Os risotos do La Palma

- Foto: DivulgaçãoHá pelo menos 5 anos, a chef Naiara Faria tem sempre um Canastra na cozinha do seu La Palma, no bairro Aeroporto, na região da Pampulha. Ele é usado tanto na produção dos petiscos, entradas e pratos principais. "É intenso, um pouco picante é um sabor que preenche a boca", diz ela, que acredita que hoje as pessoas estão mais preocupadas com a origem, forma como o produto é feito e sua qualidade. "Tanto que vemos um movimento grande de feiras com insumos frescos e orgânicos, além de kits de pequenos produtores para serem entregues", completa. No menu, destaque para o risoto de queijo Canastra e couve que pode ser servido com galeto ao molho de ervas (R$ 74) ou bife de chorizo ao molho de amêndoas (R$ 114,90). "Fico super feliz que um produto mineiro seja reconhecido como deve ser. Esse queijo faz parte da nossa história e com qualidade muito superior a outros de fora já consagrados.
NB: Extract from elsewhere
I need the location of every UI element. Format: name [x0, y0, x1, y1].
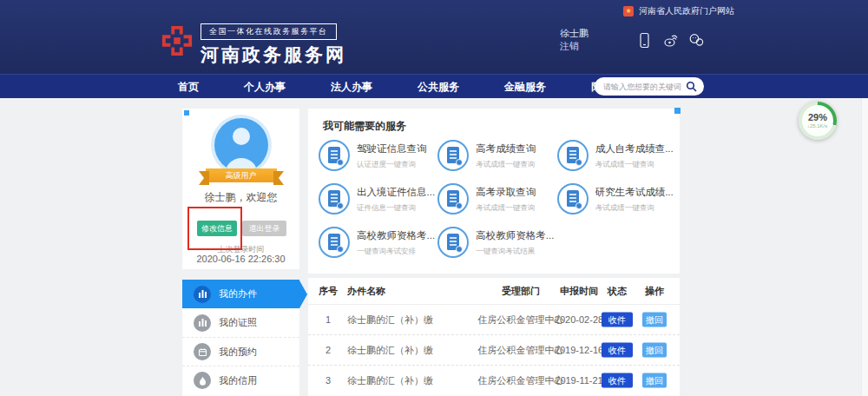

Com certeza, é uma joia da nossa terra".

Menu completo do AA Wine Experience

- Foto: Pádua de Carvalho/EncontroDa entrada à sobremesa, o Canastra aparece em todo o cardápio do AA Wine Experience, em Lourdes. Com uma gastronomia contemporânea marcada por mineirices, a chef Tainá Moura usa e abusa do queijo mais conhecido das Gerais. "É um produto muito valioso na nossa culinária. Recebemos muitos turistas e com o Canastra conseguimos mostrar um pouco da nossa identidade alimentar", diz. O bolinho de canjiquinha recheado com ragu de costelinha e queijo Canastra (R$ 39,90) aparece logo na categoria das entradas. Passando para o prato principal, a sugestão é o Assado de Tiras, costela servida com purê rústico de mandioca e finalizado com queijo Canastra e melado de cana (R$ 89,90). Mas é o Goyave o carro-chefe. A sobremesa é preparada com chocolate branco - em formato de bowl - sorvete de queijo e calda quente de goiabada cascão (R$ 29,90). Para se ter uma ideia, a chef chega a preparar mais de 120 porções por semana. A inspiração veio dos tempos de menina. Nascida em BH, Tainá cresceu em Presidente Juscelino, localizado pertinho de Ouro Preto. Ela se lembra de ver a tia Neide preparando a goiabada no tacho, enquanto a criançada esperava ansiosamente para experimentar o doce. "Eu dei um toque gastronômico a algo que está muito vivo na minha memória. É uma sobremesa que eu como desde sempre", diz.

Os queijos de Minas

Atualmente, existem 10 regiões produtoras de Queijo Minas Artesanal (QMA) reconhecidas pelo estado. A última a ser inserida nessa lista oficial foi a Entre Serras da Piedade ao Caraça, que contempla os municípios de Catas Altas, Barão de Cocais, Santa Bárbara, Rio Piracicaba, Bom Jesus do Amparo e Caeté. As outras nove regiões são: Araxá, Campos das Vertentes, Canastra, Cerrado, Diamantina, Serra do Salitre, Serro, Triângulo Mineiro e Serras da Ibitipoca. As principais características que definem o Queijo Minas Artesanal são a utilização de leite cru, o pingo (fermento natural) e o processo de maturação. Segundo um levantamento da Emater-MG, no estado há pouco mais de 7 mil estabelecimentos destinados à produção de diversos tipos de queijos artesanais com uma produção de quase 22 mil toneladas por ano. "Considero Canastra como uma porta de entrada para o universo dos queijos mineiros. Sabemos que há outras regiões produtoras tão importantes quanto, mas o Canastra é o grande embaixador. Por meio dele as pessoas se interessam a conhecer o que fazemos de bom em Minas", diz o chef e professor de gastronomia Sinval Espírito Santo.